Segundo Robalinho, uma revisão do dispositivo pode criar salvaguardas para determinados cargos e funções públicas como para parlamentares e o presidente da República. Como exemplo, citou a possibilidade da Casa legislativa suspender um processo contra um de seus membros, a fim de evitar uma perseguição local. "Mas se isso for feito, deverá ser por maioria absoluta, porque é uma intervenção de um poder sobre o outro, e não ocorre a prescrição do crime durante a suspensão da ação penal", disse.


No caso da Presidência da República, a exceção poderia ser aplicada para evitar que o governante seja julgado por crimes alheios ao exercício da função, assim como outros chefes de poder, e ministros do Supremo Tribunal Federal (STF).


Parlamentares


Autora do requerimento para a realização da audiência, a deputada Cristiane Brasil (PTB-RJ) também é autora de uma Proposta de Emenda Constitucional (PEC) propondo o fim do foro privilegiado para infrações penais comuns. Para a deputada, o instrumento acaba sendo usado para favorecer a realização de práticas criminosas. "O maior desejo da sociedade brasileira é acabar com a impunidade. O que mais faz a sociedade ficar com raiva dos políticos e desta Casa é pensar que os políticos não são punidos pelos malfeitos cometidos. Então, eu acho que temos que ter direitos iguais", disse.


Durante a audiência, o deputado Efrain Filho (DEM-PB) disse que o número de pessoas com foro privilegiado no país gira em torno de 22 mil. Filho é o relator das propostas que propõem o fim do foro privilegiado. Para o deputado o instrumento do foro acabou tendo a sua função distorcida. "no final, ela acaba sendo um resquício aristocrático; que se transformou num instrumento de impunidade", defendeu.


Segundo Efrain Filho, o Congresso Nacional não fazer "papel de cego e surdo" diante das demandas tem o dever de dar uma resposta para a sociedade sobre o tema. "Talvez a pior atitude foi o que esta Câmara fez durante algum tempo, que foi engavetar o debate", disse.

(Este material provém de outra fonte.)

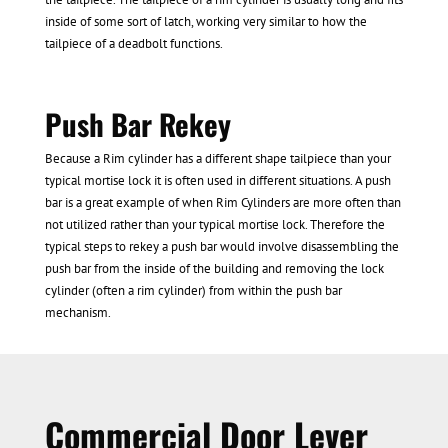
inside of some sort of latch, working very similar to how the
tailpiece of a deadbolt functions.
Push Bar Rekey
Because a Rim cylinder has a different shape tailpiece than your
typical mortise lock it is often used in different situations. A push
bar is a great example of when Rim Cylinders are more often than
not utilized rather than your typical mortise lock. Therefore the
typical steps to rekey a push bar would involve disassembling the
push bar from the inside of the building and removing the lock
cylinder (often a rim cylinder) from within the push bar
mechanism.
Commercial Door Lever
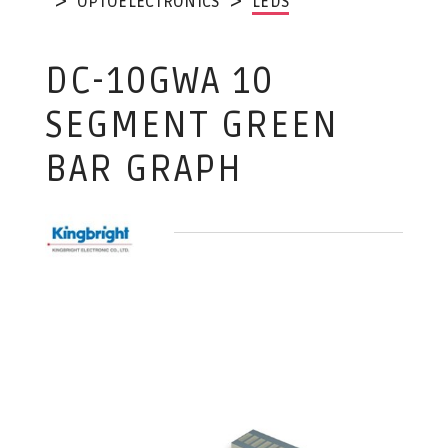
OPTOELECTRONICS
LEDS
DC-10GWA 10
SEGMENT GREEN
BAR GRAPH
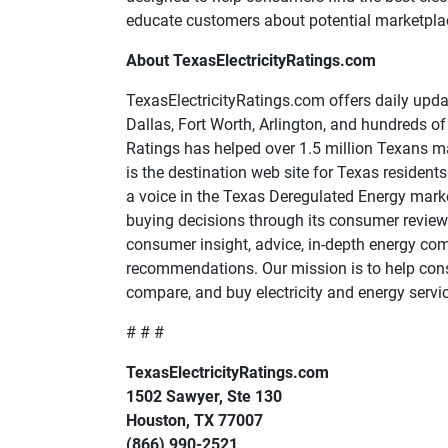
educate customers about potential marketplace
About TexasElectricityRatings.com
TexasElectricityRatings.com offers daily updat
Dallas, Fort Worth, Arlington, and hundreds of 
Ratings has helped over 1.5 million Texans m
is the destination web site for Texas residen
a voice in the Texas Deregulated Energy marke
buying decisions through its consumer reviews
consumer insight, advice, in-depth energy co
recommendations. Our mission is to help cons
compare, and buy electricity and energy servic
# # #
TexasElectricityRatings.com
1502 Sawyer, Ste 130
Houston, TX 77007
(866) 990-2521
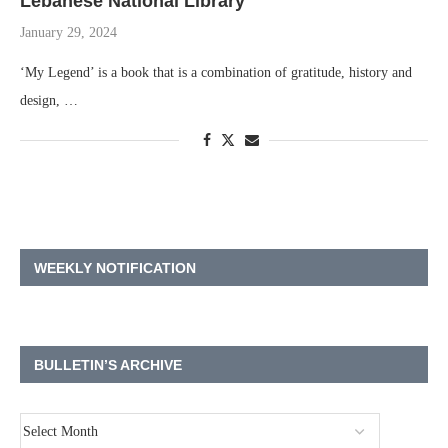
Lebanese National Library
January 29, 2024
‘My Legend’ is a book that is a combination of gratitude, history and
design, …
WEEKLY NOTIFICATION
BULLETIN’S ARCHIVE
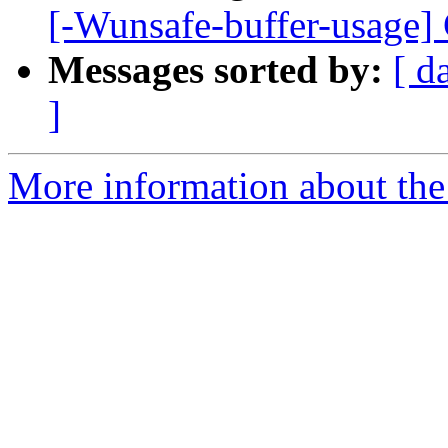
[-Wunsafe-buffer-usage] Cr
Messages sorted by:
[ d
]
More information about the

Questionado se a proposta teria viabilidade de ser aprovada, o deputado disse acreditar que sim, e usou como exemplo a Lei da Ficha Limpa. "Acredito que o Congresso pode votar", disse. "No caso da Ficha Limpa, esse Congresso, com apoio e cobrança da sociedade, aprovou", acrescentou o deputado que classificou como "contrassenso" a decisão do STF de afrouxar a lei. "Realmente é de se lamentar", disse.